The second brute had learned from its companion. Instead of charging directly, it circled the barrier. Alexei followed its movement with his bow and waited for the right moment. The brute feinted left and then lunged right, attempting to close the distance before he could react.
Alexei was already prepared. He drew his bow and released. The first arrow struck the brute's knee and forced it off balance. The second buried itself deep in the creature's chest. And the third pierced straight through its neck.

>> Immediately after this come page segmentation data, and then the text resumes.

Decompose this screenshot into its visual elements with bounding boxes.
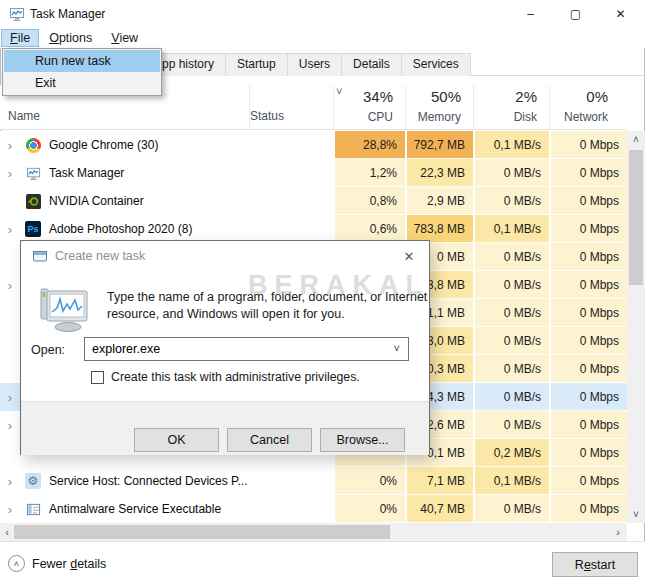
maximize-button[interactable]: ▢ bbox=[553, 0, 598, 28]
minimize-button[interactable]: – bbox=[508, 0, 553, 28]
create-new-task-dialog: Create new task ✕ Type the name of a pro… bbox=[20, 240, 430, 455]
process-name-cell: NVIDIA Container bbox=[20, 187, 250, 215]
table-row[interactable]: NVIDIA Container0,8%2,9 MB0 MB/s0 Mbps bbox=[0, 187, 627, 215]
net-cell: 0 Mbps bbox=[549, 439, 627, 467]
disk-cell: 0 MB/s bbox=[473, 383, 549, 411]
run-task-monitor-icon bbox=[35, 287, 93, 333]
tab-details[interactable]: Details bbox=[342, 53, 402, 76]
header-separator bbox=[333, 85, 334, 129]
mem-cell: 7,1 MB bbox=[405, 467, 473, 495]
status-cell bbox=[250, 215, 333, 243]
header-separator bbox=[473, 85, 474, 129]
disk-cell: 0,2 MB/s bbox=[473, 439, 549, 467]
vertical-scroll-thumb[interactable] bbox=[629, 150, 643, 285]
status-cell bbox=[250, 131, 333, 159]
cpu-cell: 0% bbox=[333, 495, 405, 523]
expand-chevron-icon[interactable]: › bbox=[0, 495, 20, 523]
nvidia-icon bbox=[25, 193, 41, 209]
header-status[interactable]: Status bbox=[250, 109, 284, 123]
tab-startup[interactable]: Startup bbox=[226, 53, 288, 76]
net-cell: 0 Mbps bbox=[549, 131, 627, 159]
menu-view[interactable]: View bbox=[102, 29, 147, 47]
expand-chevron-icon[interactable]: › bbox=[0, 383, 20, 411]
menu-file[interactable]: File bbox=[1, 29, 39, 47]
expand-chevron-placeholder bbox=[0, 187, 20, 215]
cancel-button[interactable]: Cancel bbox=[227, 428, 312, 452]
process-name: Task Manager bbox=[49, 166, 124, 180]
expand-chevron-icon[interactable]: › bbox=[0, 271, 20, 299]
dialog-footer: OK Cancel Browse... bbox=[21, 401, 429, 455]
task-manager-icon bbox=[9, 6, 25, 22]
disk-cell: 0,1 MB/s bbox=[473, 467, 549, 495]
memory-label: Memory bbox=[418, 110, 461, 124]
disk-cell: 0 MB/s bbox=[473, 159, 549, 187]
expand-chevron-icon[interactable]: › bbox=[0, 215, 20, 243]
header-separator bbox=[405, 85, 406, 129]
fewer-details-toggle[interactable]: ˄ Fewer details bbox=[8, 555, 106, 572]
task-manager-window: Task Manager – ▢ ✕ FileOptionsView Run n… bbox=[0, 0, 645, 588]
expand-chevron-icon[interactable]: › bbox=[0, 411, 20, 439]
close-button[interactable]: ✕ bbox=[598, 0, 643, 28]
net-cell: 0 Mbps bbox=[549, 383, 627, 411]
process-name-cell: Google Chrome (30) bbox=[20, 131, 250, 159]
menu-item-run-new-task[interactable]: Run new task bbox=[4, 50, 160, 72]
process-name-cell: PsAdobe Photoshop 2020 (8) bbox=[20, 215, 250, 243]
menu-options[interactable]: Options bbox=[40, 29, 101, 47]
tab-services[interactable]: Services bbox=[402, 53, 471, 76]
chevron-down-icon[interactable]: ˅ bbox=[394, 342, 400, 354]
disk-cell: 0 MB/s bbox=[473, 327, 549, 355]
restart-button[interactable]: Restart bbox=[552, 552, 638, 577]
process-name: NVIDIA Container bbox=[49, 194, 144, 208]
menu-item-exit[interactable]: Exit bbox=[4, 72, 160, 94]
header-network[interactable]: 0% Network bbox=[549, 85, 614, 130]
tab-users[interactable]: Users bbox=[288, 53, 342, 76]
dialog-close-icon[interactable]: ✕ bbox=[389, 241, 429, 271]
admin-privileges-checkbox[interactable] bbox=[91, 371, 104, 384]
scroll-left-icon[interactable]: ‹ bbox=[0, 523, 14, 541]
mem-cell: 792,7 MB bbox=[405, 131, 473, 159]
disk-total: 2% bbox=[515, 88, 537, 105]
ok-button[interactable]: OK bbox=[134, 428, 219, 452]
net-cell: 0 Mbps bbox=[549, 271, 627, 299]
header-disk[interactable]: 2% Disk bbox=[473, 85, 543, 130]
expand-chevron-placeholder bbox=[0, 327, 20, 355]
open-combobox[interactable]: explorer.exe ˅ bbox=[84, 337, 409, 361]
chrome-icon bbox=[25, 137, 41, 153]
net-cell: 0 Mbps bbox=[549, 467, 627, 495]
header-separator bbox=[549, 85, 550, 129]
file-menu-dropdown: Run new taskExit bbox=[2, 48, 162, 96]
scroll-down-icon[interactable]: ˅ bbox=[627, 506, 645, 523]
expand-chevron-icon[interactable]: › bbox=[0, 131, 20, 159]
horizontal-scroll-thumb[interactable] bbox=[14, 525, 390, 539]
status-cell bbox=[250, 495, 333, 523]
header-cpu[interactable]: 34% CPU bbox=[333, 85, 399, 130]
admin-privileges-checkbox-row: Create this task with administrative pri… bbox=[91, 370, 360, 384]
cpu-cell: 28,8% bbox=[333, 131, 405, 159]
expand-chevron-placeholder bbox=[0, 355, 20, 383]
table-row[interactable]: ›⚙Service Host: Connected Devices P...0%… bbox=[0, 467, 627, 495]
photoshop-icon: Ps bbox=[25, 221, 41, 237]
mem-cell: 22,3 MB bbox=[405, 159, 473, 187]
network-label: Network bbox=[564, 110, 608, 124]
disk-cell: 0 MB/s bbox=[473, 271, 549, 299]
table-row[interactable]: ›Task Manager1,2%22,3 MB0 MB/s0 Mbps bbox=[0, 159, 627, 187]
chevron-up-circle-icon: ˄ bbox=[8, 555, 25, 572]
header-name[interactable]: Name bbox=[8, 109, 40, 123]
table-row[interactable]: ›Google Chrome (30)28,8%792,7 MB0,1 MB/s… bbox=[0, 131, 627, 159]
expand-chevron-icon[interactable]: › bbox=[0, 467, 20, 495]
header-memory[interactable]: 50% Memory bbox=[405, 85, 467, 130]
cpu-cell: 0% bbox=[333, 467, 405, 495]
status-cell bbox=[250, 467, 333, 495]
tab-pp-history[interactable]: pp history bbox=[158, 53, 226, 76]
table-row[interactable]: ›PsAdobe Photoshop 2020 (8)0,6%783,8 MB0… bbox=[0, 215, 627, 243]
cpu-label: CPU bbox=[368, 110, 393, 124]
scroll-up-icon[interactable]: ˄ bbox=[627, 131, 645, 148]
disk-cell: 0,1 MB/s bbox=[473, 131, 549, 159]
process-name-cell: Task Manager bbox=[20, 159, 250, 187]
scroll-right-icon[interactable]: › bbox=[611, 523, 625, 541]
table-row[interactable]: ›Antimalware Service Executable0%40,7 MB… bbox=[0, 495, 627, 523]
status-cell bbox=[250, 159, 333, 187]
process-name: Antimalware Service Executable bbox=[49, 502, 221, 516]
expand-chevron-icon[interactable]: › bbox=[0, 159, 20, 187]
browse-button[interactable]: Browse... bbox=[320, 428, 405, 452]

Even then, the brute tried to swing its axe. Stubbornness drove it forward as life drained from its body. The blade cut through empty air while the creature collapsed mid swing.
Silence returned to the chamber.
He remained still with his bow ready, watching for any further threats. When nothing appeared, he dismantled the cobblestone barrier and approached the chest on the raised platform.
Both brute corpses had already dissolved, leaving behind drops. He collected everything and reached for the chest.
Creak
Golden Apple ×2, Diamond ×3, Enchanted Golden Chestplate ×1.
He exited the housing bastion through the tunnel he had originally dug. After stepping outside, he sealed the entrance with cobblestone so piglins couldn't follow. Then he checked his map. There was still another quarter of the search area left to explore.
"Might as well finish what I started."
The rest of the exploration revealed nothing particularly important. He crossed more stretches of Crimson Forest and encountered several hoglins, which he killed and harvested for food.
By the time he finished, his inventory was full of Nether materials, and his experience bar had risen noticeably from all the combat.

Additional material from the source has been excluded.